I had the protein folding project running in my computer for a few years. Can these deep learning models be distributed like that, or do they require tightly coupled processors? Seems the latter as there was a recent IEEE article on a wafer scale array of CPU for deep learning.
Unless I misunderstood (likely, I'm not smart), you still need to calculate the closeness field for a given protein. And that will be 1000s of points each calculated separately. Only once you have that do you give it to ML to find the thermodynamicly favourable value.
Folding@home is working on a different problem. Folding@home finds the path a protein takes to arrive at its final structure, not just the final structure. One of the main goals is to understand protein misfolding or where on the path things go astray to result in disease.
After all these years, we are still at it. New methods are regularly evaluated and the simulation software is being refined all the time.
Yes, I was wondering about this too. It's been going on for a very long time – I remember it was shipped with the PS3, I used to leave mine running sometimes to contribute to the effort.
In fact, the distance constraints to 3D structure part is in fact very old - I was calculating structures from experimentally determined distances 30 years ago. You need a surprisingly low number of fairly weak ( these atoms are between 3 and 5 Angstroms ) distances to determine a 3D structure if you have a decent number of long range ones.
What they have done is execute better.
However the problem they are working on
sequence -> structure
though it's been a long term 'holy grail', practically it's not that useful!

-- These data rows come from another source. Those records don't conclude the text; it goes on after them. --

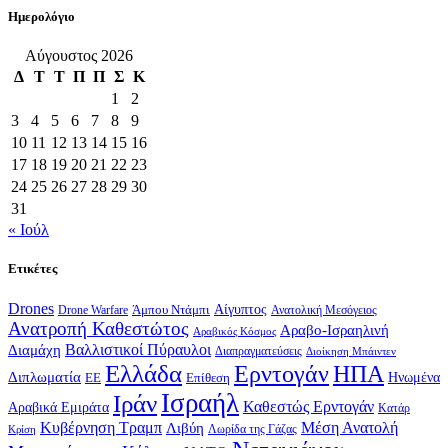
Ημερολόγιο
Αύγουστος 2026
Δ
Τ
Τ
Π
Π
Σ
Κ
1
2
3
4
5
6
7
8
9
10
11
12
13
14
15
16
17
18
19
20
21
22
23
24
25
26
27
28
29
30
31
« Ιούλ
Ετικέτες
Drones
Αίγυπτος
Drone Warfare
Άμπου Ντάμπι
Ανατολική Μεσόγειος
Ανατροπή Καθεστώτος
Αραβο-Ισραηλινή
Αραβικός Κόσμος
Βαλλιστικοί Πύραυλοι
Διαμάχη
Διαπραγματεύσεις
Διοίκηση Μπάιντεν
Ελλάδα
Ερντογάν
ΗΠΑ
Διπλωματία
Επίθεση
Ηνωμένα
ΕΕ
Ισραήλ
Ιράν
Καθεστώς Ερντογάν
Αραβικά Εμιράτα
Κατάρ
Κυβέρνηση Τραμπ
Μέση Ανατολή
Λιβύη
Λωρίδα της Γάζας
Κρίση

The models typically aren't quite good enough, it's not predicting interactions, and experimental methods to determine structures have also moved on in leaps and bounds.
As the article briefly mentions what you really want to do is go the other way.
Designed novel structure -> protein sequence to make it.
One way to do that if you have a function going the other way ( like alphafold ( let's ignore limitations for now - ie does a knowledge based approach work well for completely novel folds ? ) ), is some sort of heuristic search - however the search space is huge and a step size of hours isn't going to cut it.